EXERCISE:
Find every line containing the word "coeficientes" in the records below; report only how many there are.

Collected data entries
⁂

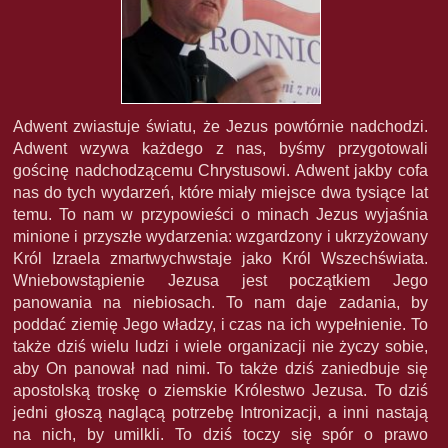
Adwent zwiastuje światu, że Jezus powtórnie nadchodzi.
Adwent wzywa każdego z nas, byśmy przygotowali
gościnę nadchodzącemu Chrystusowi. Adwent jakby cofa
nas do tych wydarzeń, które miały miejsce dwa tysiące lat
temu. To nam w przypowieści o minach Jezus wyjaśnia
minione i przyszłe wydarzenia: wzgardzony i ukrzyżowany
Król Izraela zmartwychwstaje jako Król Wszechświata.
Wniebowstąpienie Jezusa jest początkiem Jego
panowania na niebiosach. To nam daje zadania, by
poddać ziemię Jego władzy, i czas na ich wypełnienie. To
także dziś wielu ludzi i wiele organizacji nie życzy sobie,
aby On panował nad nimi. To także dziś zaniedbuje się
apostolską troskę o ziemskie Królestwo Jezusa. To dziś
jedni głoszą naglącą potrzebę Intronizacji, a inni nastają
na nich, by umilkli. To dziś toczy się spór o prawo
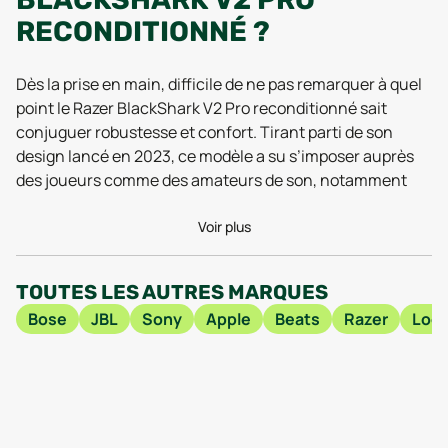
RECONDITIONNÉ ?
Dès la prise en main, difficile de ne pas remarquer à quel
point le Razer BlackShark V2 Pro reconditionné sait
conjuguer robustesse et confort. Tirant parti de son
design lancé en 2023, ce modèle a su s’imposer auprès
des joueurs comme des amateurs de son, notamment
grâce à son arceau allégé et son poids maîtrisé de 320 g.
Le simili cuir qui habille ses coussinets crée une
Voir plus
sensation enveloppante, idéale pour de longues sessions
sans fatigue, tout en restant résistant et facile à
TOUTES LES AUTRES MARQUES
nettoyer. Les retours des utilisateurs en 2025 insistent
Bose
JBL
Sony
Apple
Beats
Razer
Logi
sur cette alliance entre confort durable et solidité, même
après plusieurs cycles d’utilisation.
Côté technologie, la version reconditionnée du
BlackShark V2 Pro ne fait aucune concession sur les
performances. Elle embarque la technologie Bluetooth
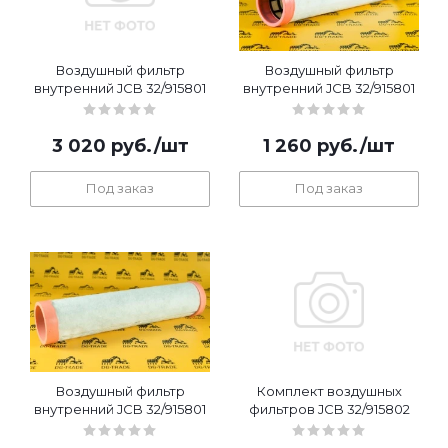
Воздушный фильтр
Воздушный фильтр
внутренний JCB 32/915801
внутренний JCB 32/915801
3 020
руб.
/шт
1 260
руб.
/шт
Под заказ
Под заказ
Воздушный фильтр
Комплект воздушных
внутренний JCB 32/915801
фильтров JCB 32/915802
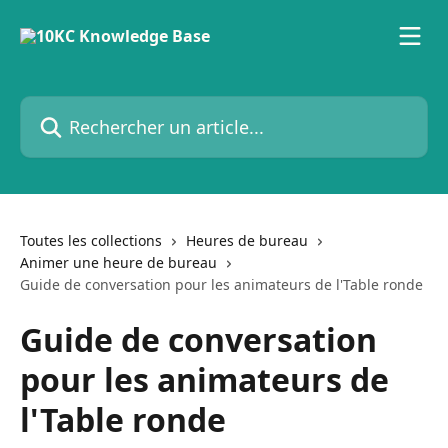
Passer au contenu principal
Rechercher un article...
Toutes les collections
Heures de bureau
Animer une heure de bureau
Guide de conversation pour les animateurs de l'Table ronde
Guide de conversation
pour les animateurs de
l'Table ronde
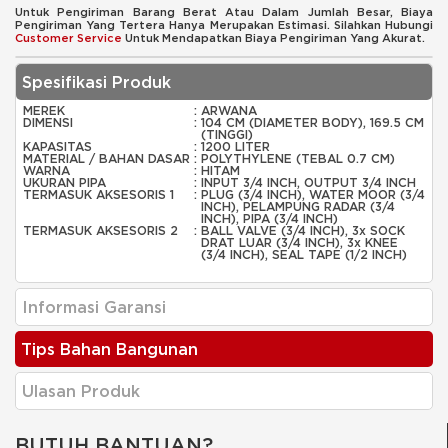
Untuk Pengiriman Barang Berat Atau Dalam Jumlah Besar, Biaya
Pengiriman Yang Tertera Hanya Merupakan Estimasi. Silahkan Hubungi
Customer Service
Untuk Mendapatkan Biaya Pengiriman Yang Akurat.
Spesifikasi Produk
MEREK
:
ARWANA
DIMENSI
:
104 CM (DIAMETER BODY), 169.5 CM
(TINGGI)
KAPASITAS
:
1200 LITER
MATERIAL / BAHAN DASAR
:
POLYTHYLENE (TEBAL 0.7 CM)
WARNA
:
HITAM
UKURAN PIPA
:
INPUT 3/4 INCH, OUTPUT 3/4 INCH
TERMASUK AKSESORIS 1
:
PLUG (3/4 INCH), WATER MOOR (3/4
INCH), PELAMPUNG RADAR (3/4
INCH), PIPA (3/4 INCH)
TERMASUK AKSESORIS 2
:
BALL VALVE (3/4 INCH), 3x SOCK
DRAT LUAR (3/4 INCH), 3x KNEE
(3/4 INCH), SEAL TAPE (1/2 INCH)
Informasi Garansi
Tips Bahan Bangunan
Ulasan Produk
BUTUH BANTUAN?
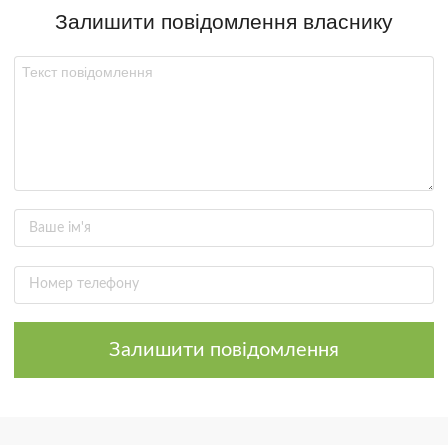
Залишити повідомлення власнику
Залишити повідомлення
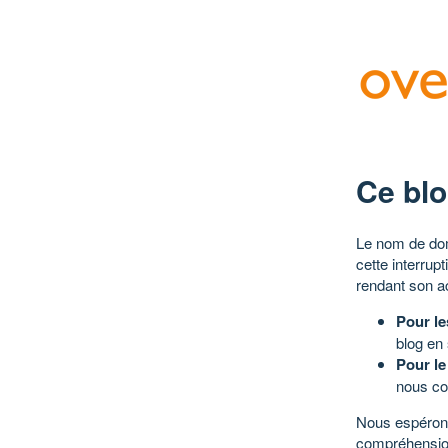
Ce blo
Le nom de dom
cette interrup
rendant son a
Pour le
blog en
Pour le
nous co
Nous espérons
compréhensio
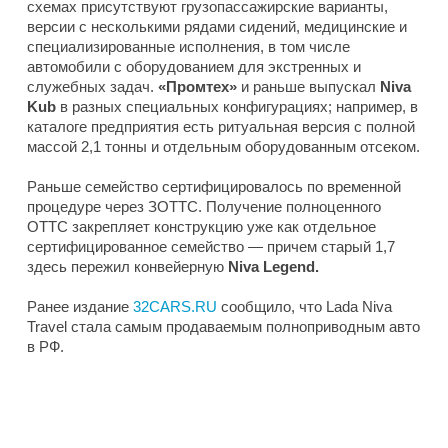
схемах присутствуют грузопассажирские варианты,
версии с несколькими рядами сидений, медицинские и
специализированные исполнения, в том числе
автомобили с оборудованием для экстренных и
служебных задач.
«Промтех»
и раньше выпускал
Niva
Kub
в разных специальных конфигурациях; например, в
каталоге предприятия есть ритуальная версия с полной
массой 2,1 тонны и отдельным оборудованным отсеком.
Раньше семейство сертифицировалось по временной
процедуре через ЗОТТС. Получение полноценного
ОТТС закрепляет конструкцию уже как отдельное
сертифицированное семейство — причем старый 1,7
здесь пережил конвейерную
Niva Legend.
Ранее издание
32CARS.RU
сообщило, что Lada Niva
Travel стала самым продаваемым полноприводным авто
в РФ.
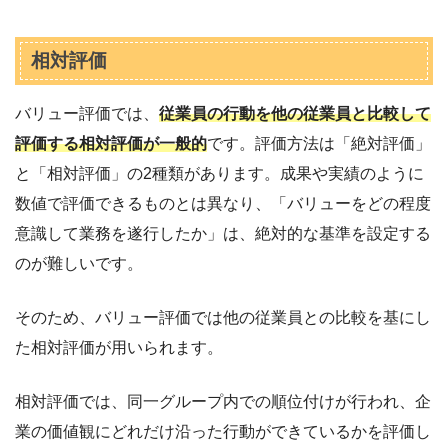
相対評価
バリュー評価では、
従業員の行動を他の従業員と比較して
評価する相対評価が一般的
です。評価方法は「絶対評価」
と「相対評価」の2種類があります。成果や実績のように
数値で評価できるものとは異なり、「バリューをどの程度
意識して業務を遂行したか」は、絶対的な基準を設定する
のが難しいです。
そのため、バリュー評価では他の従業員との比較を基にし
た相対評価が用いられます。
相対評価では、同一グループ内での順位付けが行われ、企
業の価値観にどれだけ沿った行動ができているかを評価し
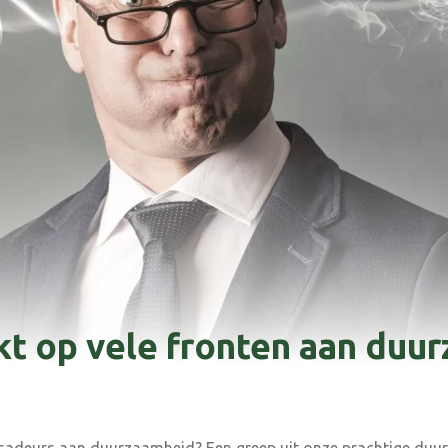
t op vele fronten aan duu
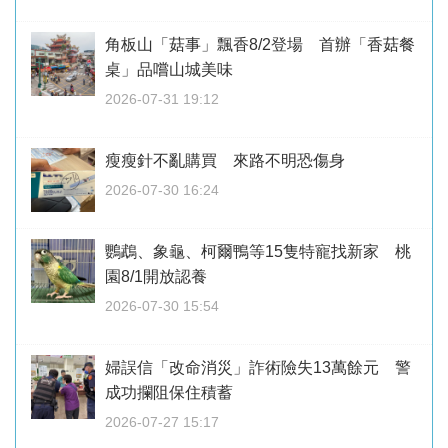
角板山「菇事」飄香8/2登場 首辦「香菇餐
桌」品嚐山城美味
2026-07-31 19:12
瘦瘦針不亂購買 來路不明恐傷身
2026-07-30 16:24
鸚鵡、象龜、柯爾鴨等15隻特寵找新家 桃
園8/1開放認養
2026-07-30 15:54
婦誤信「改命消災」詐術險失13萬餘元 警
成功攔阻保住積蓄
2026-07-27 15:17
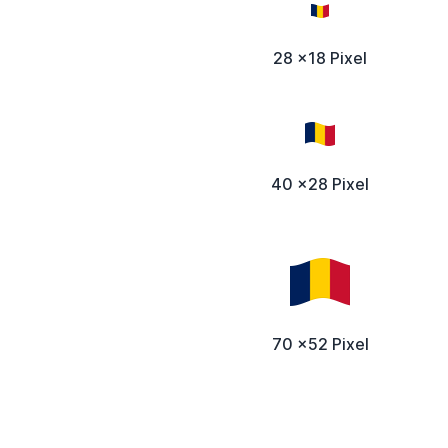
28 x18 Pixel
40 x28 Pixel
70 x52 Pixel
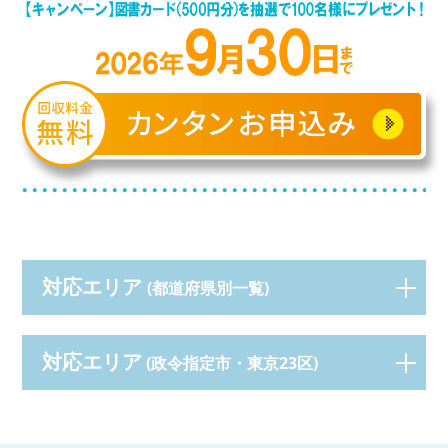
対応エリア
(都道府県別一覧)
対応エリア
(政令指定市・東京23区)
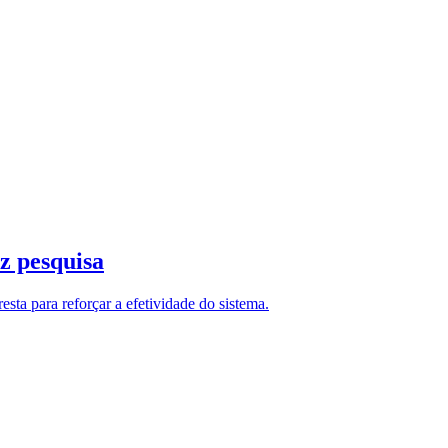
z pesquisa
ta para reforçar a efetividade do sistema.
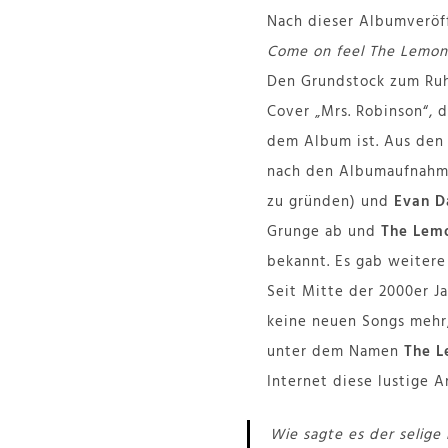
Nach dieser Albumveröf
Come on feel The Lemo
Den Grundstock zum Ruh
Cover „Mrs. Robinson“, d
dem Album ist. Aus de
nach den Albumaufnahme
zu gründen) und
Evan D
Grunge ab und
The Lem
bekannt. Es gab weitere
Seit Mitte der 2000er J
keine neuen Songs mehr,
unter dem Namen
The 
Internet diese lustige 
Wie sagte es der selige 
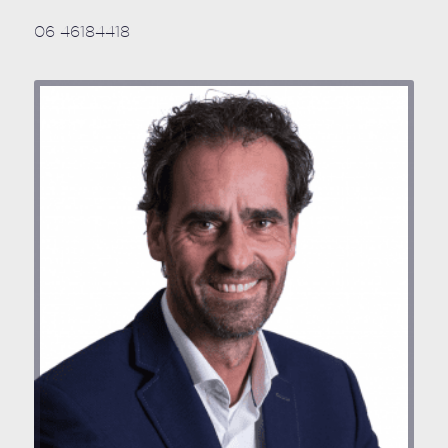
06 46184418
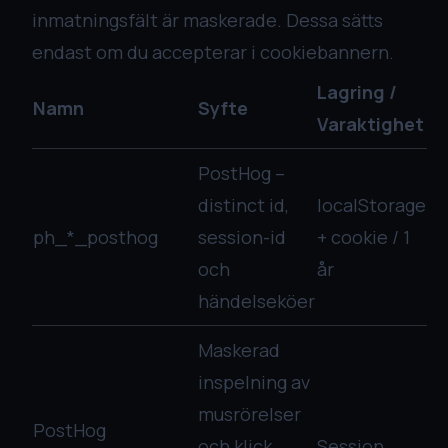
inmatningsfält är maskerade. Dessa sätts
endast om du accepterar i cookiebannern.
Lagring /
Namn
Syfte
Varaktighet
PostHog –
distinct id,
localStorage
ph_*_posthog
session-id
+ cookie / 1
och
år
händelseköer
Maskerad
inspelning av
musrörelser
PostHog
och klick
Session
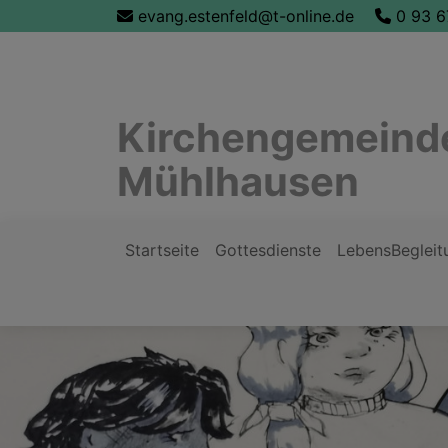
Direkt
evang.estenfeld@t-online.de
0 93 6
zum
Inhalt
Kirchengemeinde
Mühlhausen
Startseite
Gottesdienste
LebensBegleit
Hauptnavigation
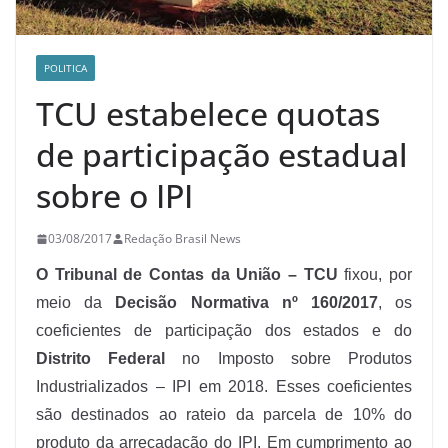
POLITICA
TCU estabelece quotas
de participação estadual
sobre o IPI
03/08/2017
Redação Brasil News
O Tribunal de Contas da União – TCU
fixou, por
meio da
Decisão Normativa nº 160/2017
, os
coeficientes de participação dos estados e do
Distrito Federal
no Imposto sobre Produtos
Industrializados – IPI em 2018. Esses coeficientes
são destinados ao rateio da parcela de 10% do
produto da arrecadação do IPI. Em cumprimento ao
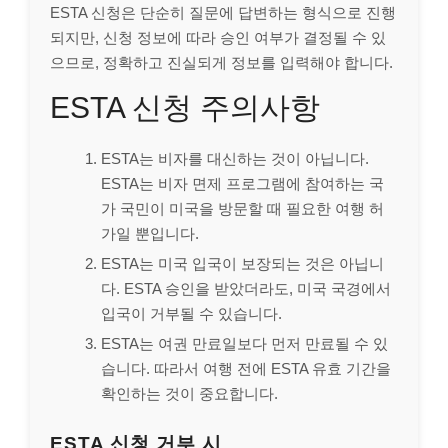
ESTA 신청은 단순히 질문에 답변하는 형식으로 진행
되지만, 신청 정보에 따라 승인 여부가 결정될 수 있
으므로, 정확하고 진실되게 정보를 입력해야 합니다.
ESTA 신청 주의사항
ESTA는 비자를 대신하는 것이 아닙니다.
ESTA는 비자 면제 프로그램에 참여하는 국
가 국민이 미국을 방문할 때 필요한 여행 허
가일 뿐입니다.
ESTA는 미국 입국이 보장되는 것은 아닙니
다. ESTA 승인을 받았더라도, 미국 국경에서
입국이 거부될 수 있습니다.
ESTA는 여권 만료일보다 먼저 만료될 수 있
습니다. 따라서 여행 전에 ESTA 유효 기간을
확인하는 것이 중요합니다.
ESTA 신청 거부 시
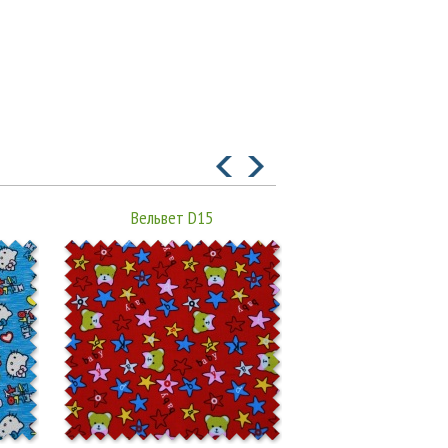
Вельвет D15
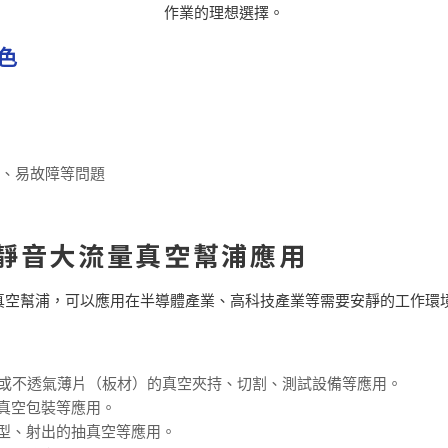
作業的理想選擇。
色
、易故障等問題
靜音大流量真空幫浦應用
動式真空幫浦，可以應用在半導體產業、高科技產業等需要安靜的工作環
氣或不透氣薄片（板材）的真空夾持、切割、測試設備等應用。
真空包裝等應用。
型、射出的抽真空等應用。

⁂

COMPLETED TASK:
2